Alors qu’une nouvelle flambée épidémique frappe durement l’est de la République démocratique du Congo, le docteur Jean Kaseya dénonce l’inertie de la recherche mondiale et appelle les États du continent à s’affranchir d’une dépendance occidentale devenue intenable.
L’alerte politique et sanitaire de l’Africa CDC
L’Afrique doit impérativement cesser de sous-traiter sa sécurité vitale au reste du monde. C’est le message de rupture politique et sanitaire porté par le docteur Jean Kaseya, directeur général du Centre africain de contrôle et de prévention des maladies. Lors d’une intervention sans détour, le patron de la santé continentale a pointé du doigt les déséquilibres structurels de la recherche médicale mondiale, établissant un parallèle direct et dérangeant avec le traitement des crises sanitaires dans les pays du Nord. Selon lui, si cette épidémie avait touché l’Europe ou les États-Unis, des vaccins et des traitements spécifiques auraient déjà été développés et déployés en masse. Pour l’institution, il est désormais temps que le continent développe ses propres capacités de financement et de production industrielle.
Une crise aiguë en République démocratique du Congo
Ce plaidoyer pour une véritable souveraineté thérapeutique intervient au moment même où le continent subit les limites tragiques du modèle actuel, caractérisé par une dépendance quasi totale vis-à-vis des financements extérieurs et des brevets pharmaceutiques occidentaux. Sur le terrain, l’urgence est pourtant absolue. Depuis la mi-mai, l’est de la République démocratique du Congo, et plus particulièrement la province de l’Ituri, subit une résurgence virulente du virus Ebola. Le bilan officiel fait déjà état de plus de deux cents décès pour près de neuf cents cas confirmés, mais les autorités soupçonnent ces chiffres d’être largement sous-évalués en raison des failles chroniques des systèmes de surveillance locaux.

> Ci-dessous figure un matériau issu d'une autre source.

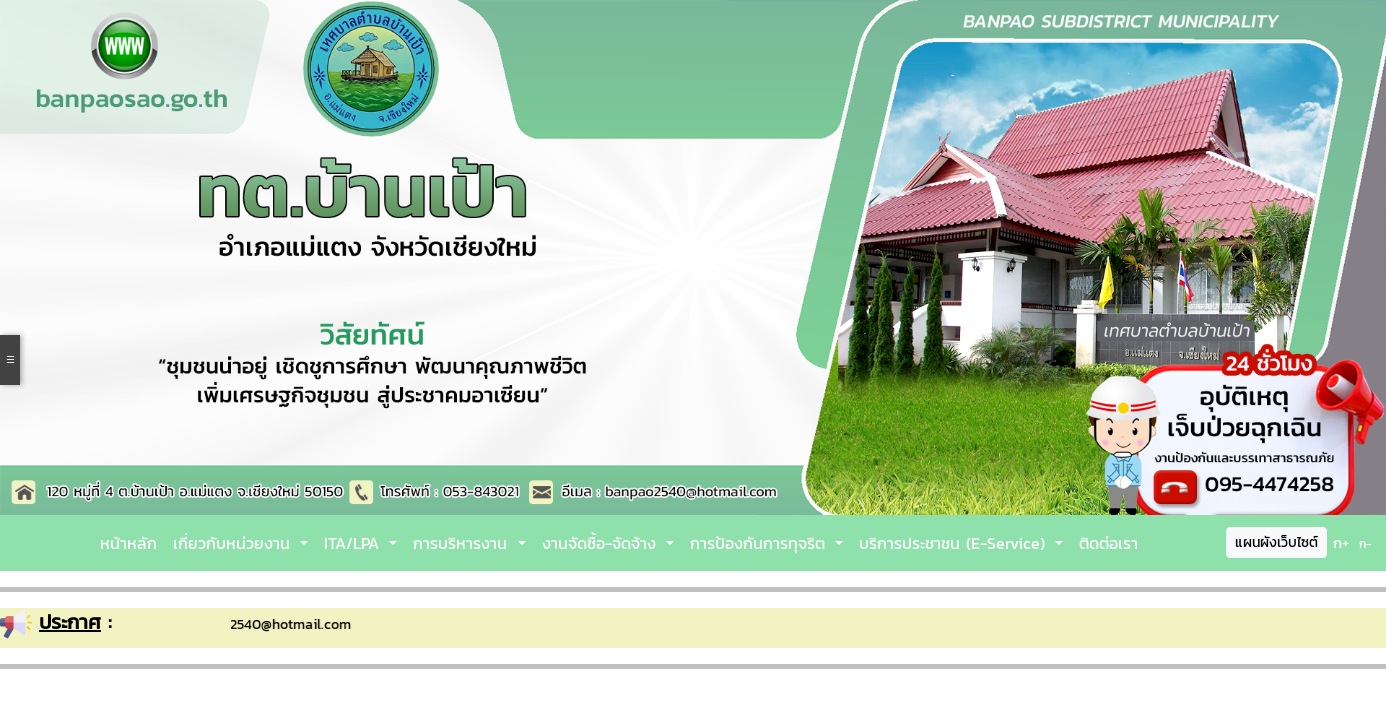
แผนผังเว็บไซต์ (1276, 542)
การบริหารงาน (463, 543)
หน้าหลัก (128, 543)
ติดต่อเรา (1108, 543)
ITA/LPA (354, 543)
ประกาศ (70, 622)
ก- (1365, 544)
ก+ (1341, 542)
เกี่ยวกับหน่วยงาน (234, 543)
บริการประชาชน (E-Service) (955, 543)
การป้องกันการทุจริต (760, 543)
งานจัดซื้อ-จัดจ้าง (602, 543)
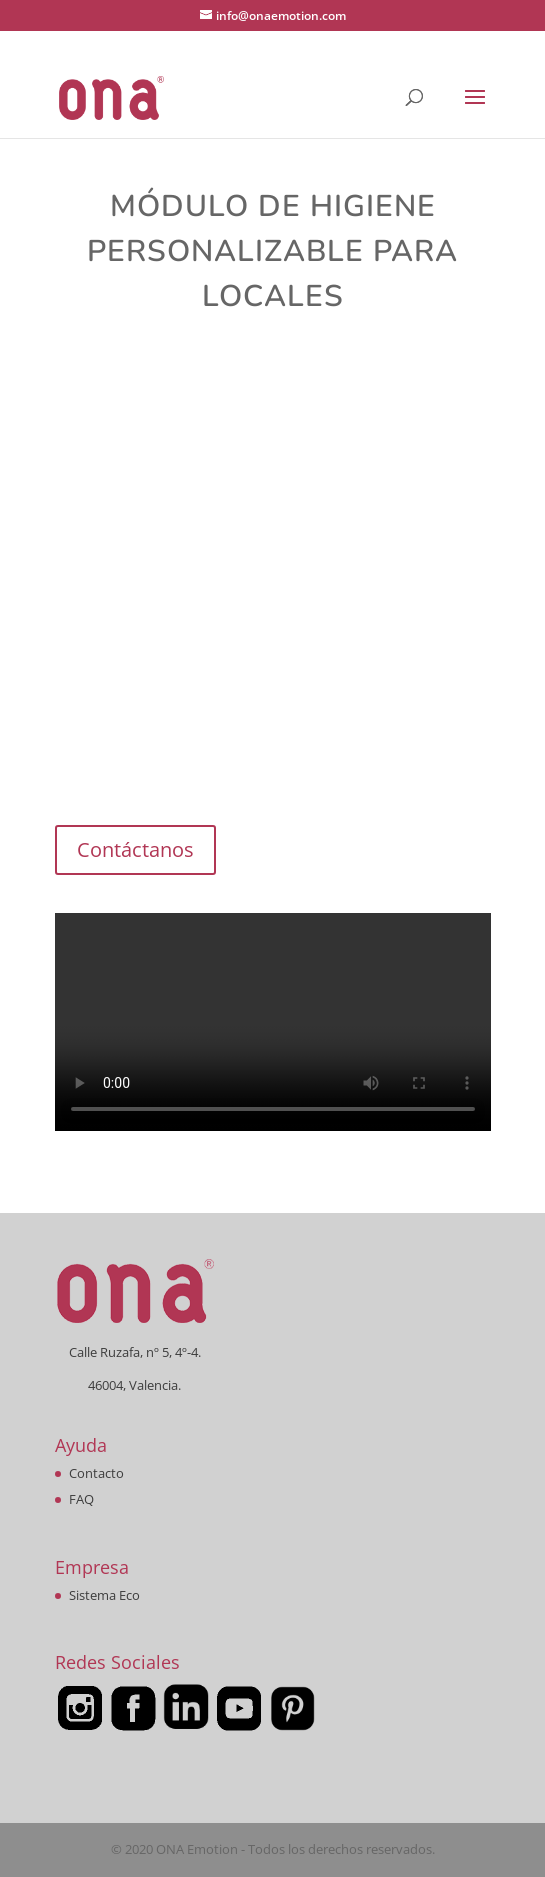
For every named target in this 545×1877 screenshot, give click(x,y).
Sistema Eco (104, 1595)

Une riposte sous pression opérationnelle et sécuritaire
La riposte médicale se heurte désormais à un triple défi opérationnel. Les équipes doivent d’abord assurer le suivi de quelque trente-six mille cas contacts, un volume colossal qui sature complètement les capacités logistiques de la région. De plus, les opérations de dépistage et d’isolement se déroulent dans un climat de forte instabilité sécuritaire, où la méfiance légitime ou exacerbée de certaines communautés envers les institutions complique le travail des soignants. Enfin, la communauté scientifique fait face à une impasse technique majeure, car la souche actuellement active, identifiée comme celle de Bundibugyo, ne dispose à ce jour d’aucun traitement ni vaccin pleinement homologué.
Les limites structurelles de la recherche mondiale
Pour les experts de l’Africa CDC, l’absence d’outils prophylactiques contre la souche Bundibugyo illustre parfaitement les failles d’un marché de la santé mondialisé. En l’absence de débouchés solvables dans les pays du Nord, le développement de remèdes pour des pathologies exclusivement subsahariennes demeure le parent pauvre des investissements des géants de l’industrie pharmaceutique. Cette situation fait écho aux traumatismes de la pandémie de COVID-19, lors de laquelle l’Afrique s’était retrouvée en bout de course pour l’accès aux doses malgré les promesses des mécanismes de solidarité internationale.
Un appel à une souveraineté sanitaire africaine
L’appel du docteur Kaseya résonne donc comme un avertissement direct aux chefs d’État africains. Le pic de l’épidémie en République démocratique du Congo n’est pas encore atteint et les chaînes de transmission restent extrêmement actives. Sans une accélération immédiate des contributions nationales au budget de l’Africa CDC et sans investissements massifs dans les pôles de production locale, le continent restera condamné à la charité thérapeutique. La crise en Ituri ne teste pas seulement la résilience sanitaire de la région, elle met à l’épreuve la volonté politique des dirigeants africains à transformer les discours de souveraineté en infrastructures concrètes.